While poverty and skyrocketing inflation have put healthy food like green vegetables, nuts and lean meat out of reach for many in India, fast-food items like fried fritters are still cheap and readily available.

Unhealthy food options are popular among those who cannot afford a nutritionally-dense meal, as well as for those who are short on time, like many business owners and corporate employees.

Analysts said easy accessibility to such foods may be moving the country towards a diabetes epidemic. 

Mr Ankur is among more than 74 million diabetics in the country. The International Diabetes Association said millions more could be undiagnosed, and health experts have warned that the country is sitting on a diabetes "time bomb". 

The Indian Council of Medical Research says India has witnessed a 150 per cent increase in diabetic patients in the past three decades.

By 2045, the number of diabetes patients in the country could exceed 120 million, and this could bring with it a host of other related health problems, such as heart disease and stroke. 


Common as diabetes may be, people can begin to manage or avoid the disease by focusing on their diet, dietitians said.

About 80 per cent of the disease is related to nutrition, said Ms Amrita Sharma, a dietician at Medanta Hospital.

“Diabetes is nothing but your metabolic disorder.
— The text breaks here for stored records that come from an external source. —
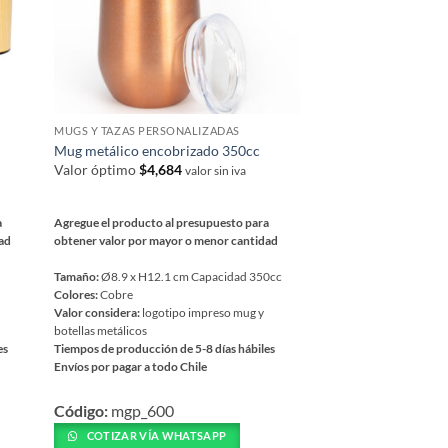
pueden
elegir
en
la
página
MUGS Y TAZAS PERSONALIZADAS
de
Mug metálico encobrizado 350cc
producto
Valor óptimo
$
4,684
valor sin iva
a
Agregue el producto al presupuesto para
dad
obtener valor por mayor o menor cantidad
.
Tamaño:
Ø8.9 x H12.1 cm Capacidad 350cc
Colores:
Cobre
Valor considera:
logotipo impreso mug y
botellas metálicos
es
Tiempos de producción de 5-8 días hábiles
Envíos por pagar a todo Chile
Este
Código:
mgp_600
producto
tiene
COTIZAR VÍA WHATSAPP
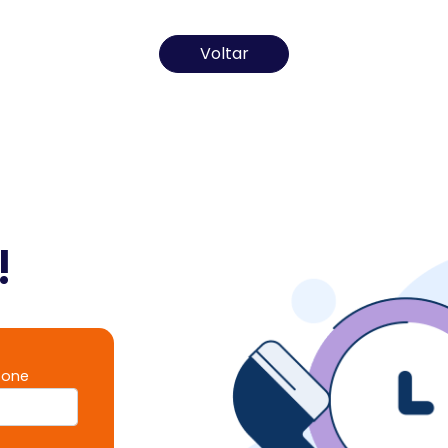
Todos os direitos reservados ao(s) autor(es) do artigo.
Voltar
!
fone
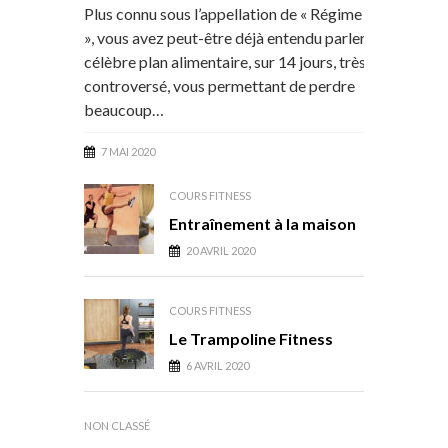
Plus connu sous l’appellation de « Régime Thonon
», vous avez peut-être déjà entendu parler de ce
célèbre plan alimentaire, sur 14 jours, très
controversé, vous permettant de perdre
beaucoup…
7 MAI 2020
COURS FITNESS
Entraînement à la maison
20 AVRIL 2020
COURS FITNESS
Le Trampoline Fitness
6 AVRIL 2020
NON CLASSÉ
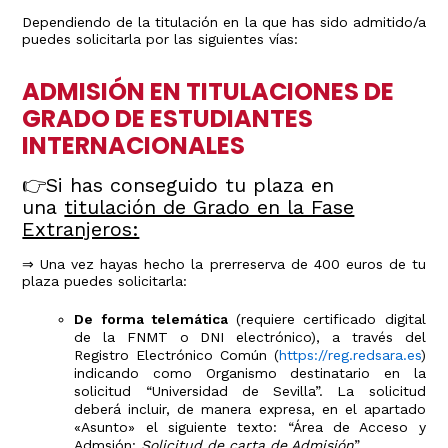
Dependiendo de la titulación en la que has sido admitido/a
puedes solicitarla por las siguientes vías:
ADMISIÓN EN TITULACIONES DE
GRADO DE ESTUDIANTES
INTERNACIONALES
👉Si has conseguido tu plaza en
una
titulación de Grado en la Fase
Extranjeros:
⇒ Una vez hayas hecho la prerreserva de 400 euros de tu
plaza puedes solicitarla:
De forma telemática
(requiere certificado digital
de la FNMT o DNI electrónico), a través del
Registro Electrónico Común (
https://reg.redsara.es
)
indicando como Organismo destinatario en la
solicitud “Universidad de Sevilla”. La solicitud
deberá incluir, de manera expresa, en el apartado
«Asunto» el siguiente texto: “Área de Acceso y
Admsión:
Solicitud de carta de Admisión
”.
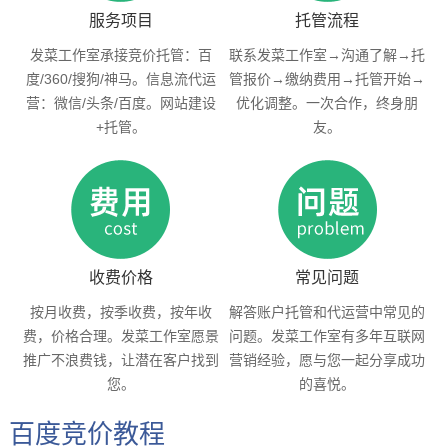
服务项目
托管流程
发菜工作室承接竞价托管：百
联系发菜工作室→沟通了解→托
度/360/搜狗/神马。信息流代运
管报价→缴纳费用→托管开始→
营：微信/头条/百度。网站建设
优化调整。一次合作，终身朋
+托管。
友。
收费价格
常见问题
按月收费，按季收费，按年收
解答账户托管和代运营中常见的
费，价格合理。发菜工作室愿景
问题。发菜工作室有多年互联网
推广不浪费钱，让潜在客户找到
营销经验，愿与您一起分享成功
您。
的喜悦。
百度竞价教程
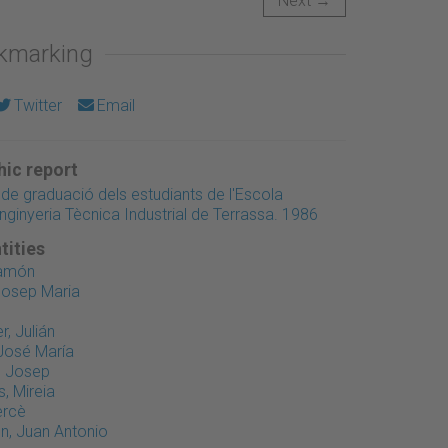
Next →
okmarking
Twitter
Email
ic report
e graduació dels estudiants de l'Escola
Enginyeria Tècnica Industrial de Terrassa. 1986
tities
Ramón
Josep Maria
, Julián
 José María
, Josep
, Mireia
ercè
n, Juan Antonio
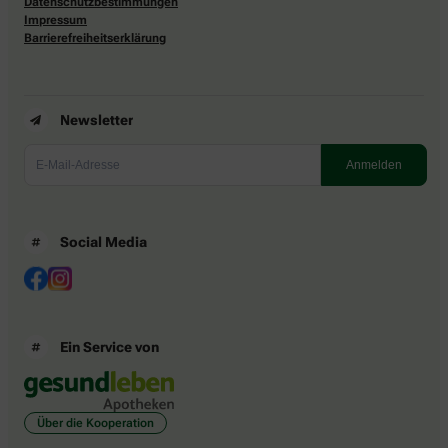
Datenschutzbestimmungen
Impressum
Barrierefreiheitserklärung
Newsletter
Social Media
Ein Service von
Über die Kooperation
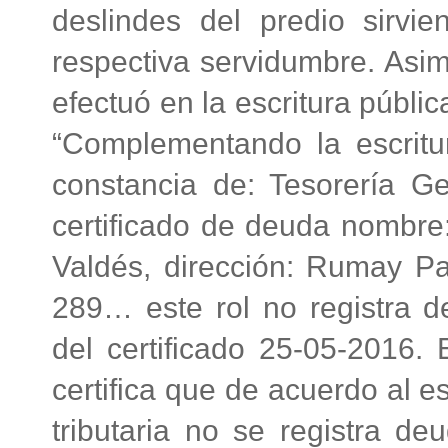
deslindes del predio sirvie
respectiva servidumbre. Asim
efectuó en la escritura públic
“Complementando la escritu
constancia de: Tesorería Ge
certificado de deuda nombre
Valdés, dirección: Rumay Pa
289… este rol no registra d
del certificado 25-05-2016. 
certifica que de acuerdo al e
tributaria no se registra de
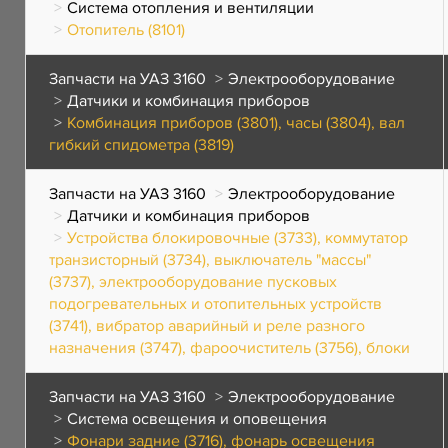
Система отопления и вентиляции
Отопитель (8101)
Запчасти на УАЗ 3160
Электрооборудование
Датчики и комбинация приборов
Комбинация приборов (3801), часы (3804), вал
гибкий спидометра (3819)
Запчасти на УАЗ 3160
Электрооборудование
Датчики и комбинация приборов
Устройства блокировочные (3733), коммутатор
транзисторный (3734), выключатель "массы"
(3737), электрооборудование пусковых
подогревательных и отопительных устройств
(3741), вибратор аварийный и реле разного
назначения (3747), фароочиститель (3756), блоки
Запчасти на УАЗ 3160
Электрооборудование
Система освещения и оповещения
Фонари задние (3716), фонарь освещения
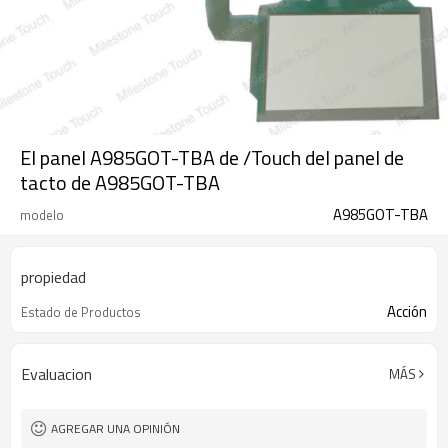
El panel A985GOT-TBA de /Touch del panel de
tacto de A985GOT-TBA
A985GOT-TBA
modelo
propiedad
Acción
Estado de Productos
Evaluacion
MÁS
AGREGAR UNA OPINIÓN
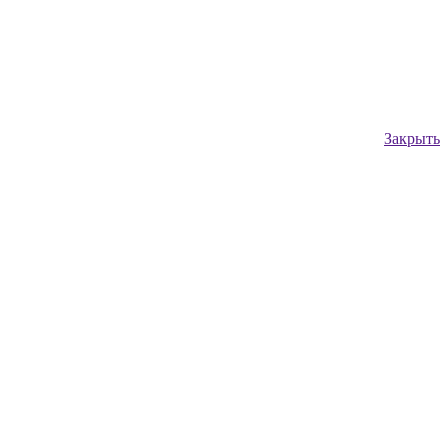
Закрыть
It’s all about your lifestyle,” she said. “If you’re consuming too many carbohydrates, you’re not exercising, then you end up getting this metabolic disorder.”

On the other end of the spectrum, Ms Kajal Rekha has suffered from anaemia for nearly a decade.
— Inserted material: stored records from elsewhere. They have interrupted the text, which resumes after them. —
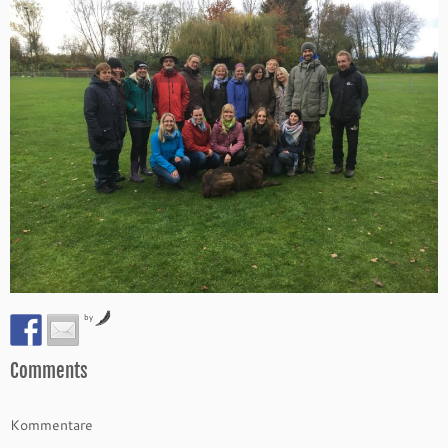
by
Comments
Kommentare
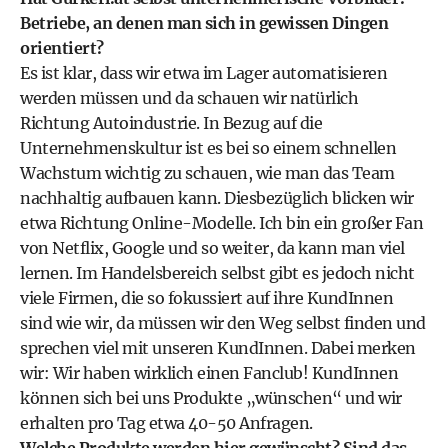
Betriebe, an denen man sich in gewissen Dingen
orientiert?
Es ist klar, dass wir etwa im Lager automatisieren
werden müssen und da schauen wir natürlich
Richtung Autoindustrie. In Bezug auf die
Unternehmenskultur ist es bei so einem schnellen
Wachstum wichtig zu schauen, wie man das Team
nachhaltig aufbauen kann. Diesbezüglich blicken wir
etwa Richtung Online-Modelle. Ich bin ein großer Fan
von Netflix, Google und so weiter, da kann man viel
lernen. Im Handelsbereich selbst gibt es jedoch nicht
viele Firmen, die so fokussiert auf ihre KundInnen
sind wie wir, da müssen wir den Weg selbst finden und
sprechen viel mit unseren KundInnen. Dabei merken
wir: Wir haben wirklich einen Fanclub! KundInnen
können sich bei uns Produkte „wünschen“ und wir
erhalten pro Tag etwa 40-50 Anfragen.
Welche Produkte werden hier gewünscht? Sind das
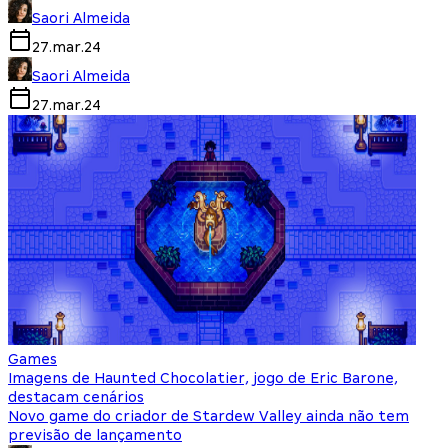
Saori Almeida
27.mar.24
Saori Almeida
27.mar.24
Games
Imagens de Haunted Chocolatier, jogo de Eric Barone,
destacam cenários
Novo game do criador de Stardew Valley ainda não tem
previsão de lançamento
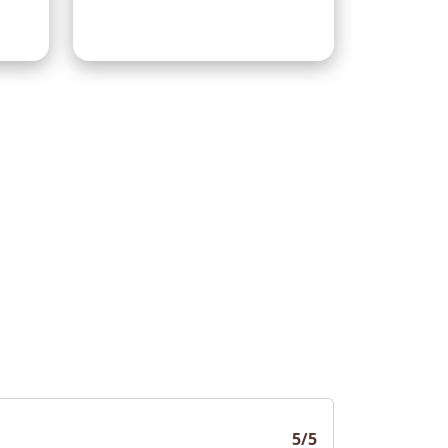
na
D’alloggio
5/5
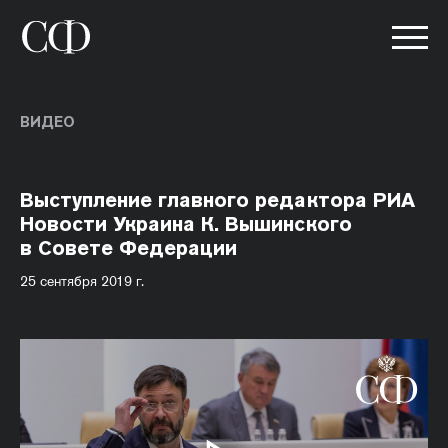
ВИДЕО
Выступление главного редактора РИА
Новости Украина К. Вышинского
в Совете Федерации
25 сентября 2019 г.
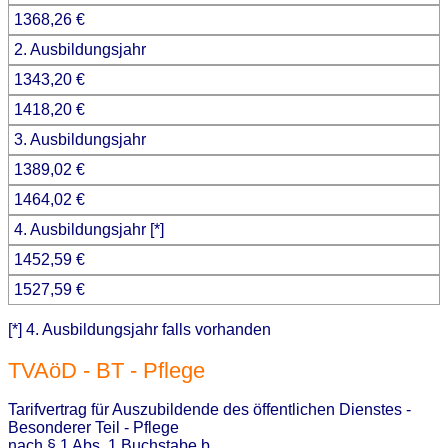
1368,26 €
2. Ausbildungsjahr
1343,20 €
1418,20 €
3. Ausbildungsjahr
1389,02 €
1464,02 €
4. Ausbildungsjahr [*]
1452,59 €
1527,59 €
[*] 4. Ausbildungsjahr falls vorhanden
TVAöD - BT - Pflege
Tarifvertrag für Auszubildende des öffentlichen Dienstes -
Besonderer Teil - Pflege
nach § 1 Abs. 1 Buchstabe b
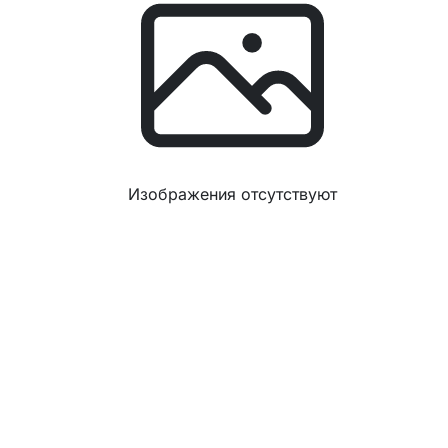
Изображения отсутствуют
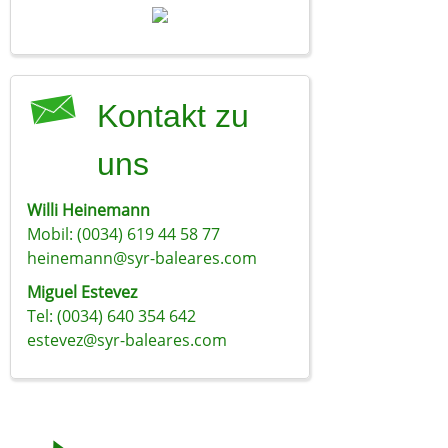
Kontakt zu
uns
Willi Heinemann
Mobil: (0034) 619 44 58 77
heinemann@syr-baleares.com
Miguel Estevez
Tel: (0034) 640 354 642
estevez@syr-baleares.com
Anaemia is more common among women in India than in other parts of the world, afflicting more than half of all women of childbearing age in the country.
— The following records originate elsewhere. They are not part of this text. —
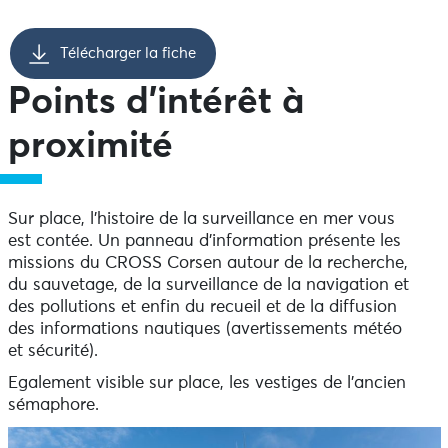
Télécharger la fiche
Points d’intérêt à
proximité
Sur place, l’histoire de la surveillance en mer vous
est contée. Un panneau d’information présente les
missions du CROSS Corsen autour de la recherche,
du sauvetage, de la surveillance de la navigation et
des pollutions et enfin du recueil et de la diffusion
des informations nautiques (avertissements météo
et sécurité).
Egalement visible sur place, les vestiges de l’ancien
sémaphore.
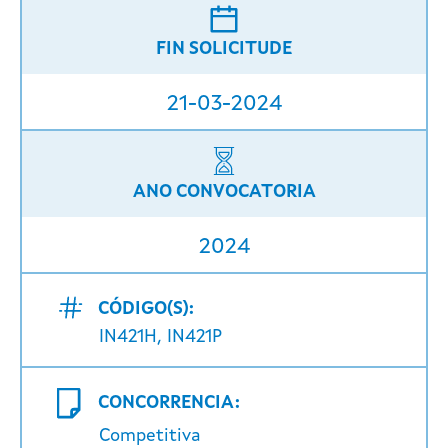
FIN SOLICITUDE
21-03-2024
ANO CONVOCATORIA
2024
CÓDIGO(S):
IN421H, IN421P
CONCORRENCIA:
Competitiva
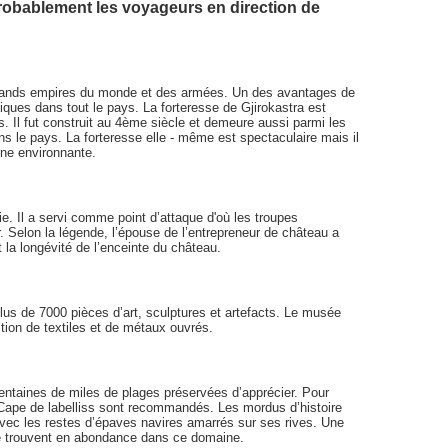
 probablement les voyageurs en direction de
grands empires du monde et des armées. Un des avantages de
iques dans tout le pays. La forteresse de Gjirokastra est
. Il fut construit au 4ème siècle et demeure aussi parmi les
s le pays. La forteresse elle - même est spectaculaire mais il
gne environnante.
. Il a servi comme point d’attaque d'où les troupes
. Selon la légende, l’épouse de l’entrepreneur de château a
t la longévité de l’enceinte du château.
plus de 7000 pièces d’art, sculptures et artefacts. Le musée
ion de textiles et de métaux ouvrés.
centaines de miles de plages préservées d’apprécier. Pour
Cape de labelliss sont recommandés. Les mordus d’histoire
avec les restes d’épaves navires amarrés sur ses rives. Une
 se trouvent en abondance dans ce domaine.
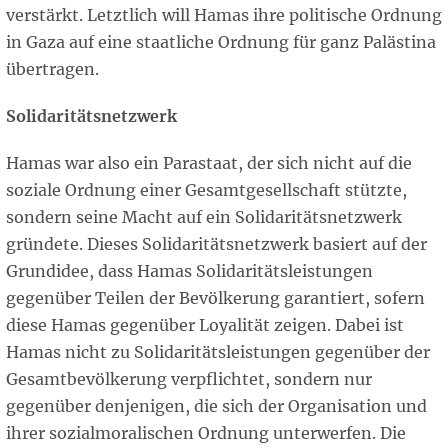
verstärkt. Letztlich will Hamas ihre politische Ordnung
in Gaza auf eine staatliche Ordnung für ganz Palästina
übertragen.
Solidaritätsnetzwerk
Hamas war also ein Parastaat, der sich nicht auf die
soziale Ordnung einer Gesamtgesellschaft stützte,
sondern seine Macht auf ein Solidaritätsnetzwerk
gründete. Dieses Solidaritätsnetzwerk basiert auf der
Grundidee, dass Hamas Solidaritätsleistungen
gegenüber Teilen der Bevölkerung garantiert, sofern
diese Hamas gegenüber Loyalität zeigen. Dabei ist
Hamas nicht zu Solidaritätsleistungen gegenüber der
Gesamtbevölkerung verpflichtet, sondern nur
gegenüber denjenigen, die sich der Organisation und
ihrer sozialmoralischen Ordnung unterwerfen. Die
Like many of them, Ms Kajal struggles to find the money to pay for both the right nutrition and medical support.

According to the World Health Organization, one of the main causes of this deficiency of healthy red blood cells is a diet lacking in iron, vitamin B12 and folates.

“When I was pregnant with her (her baby) my kidney wasn’t functioning well. My haemoglobin level was very low. I went to the doctor, but they said it’ll cost me US$125. I couldn’t afford it,” she told CNA.

She now receives help from charity Sukarya, which helps underprivileged women like her fight malnutrition. The charity conducts monthly check-ups at a free health camp. 

Sukarya has worked with a community of ragpickers just outside the capital of New Delhi for several years, giving them free medicine, nutritional advice and healthy food packets.

Their efforts go towards mitigating malnutrition, a nationwide problem, which has given rise to concerns that it could cost the nation its next generation.

India’s recent National Family Health Survey reported that more than a third of the children in the country suffer from stunted growth.

Sukarya’s founder Meera Satpathy is also seeing it among the children in the community that her charity serves.

“(If) they do not have normal weight and height, they will not have the required brain development. They will have concentration issues. So, what will happen? They cannot study properly and they cannot be fully fledged human beings, citizens,” she said. 

A lack of understanding about what to eat appears to lie at the core of India’s double trouble.

In 2017, India launched an initiative to battle malnutrition by providing free nutrition supplements and more nutritious school meals.

It is a step towards helping people in India eat right, which experts say along with informing the masses, could help India battle both malnutrition and diabetes in its population.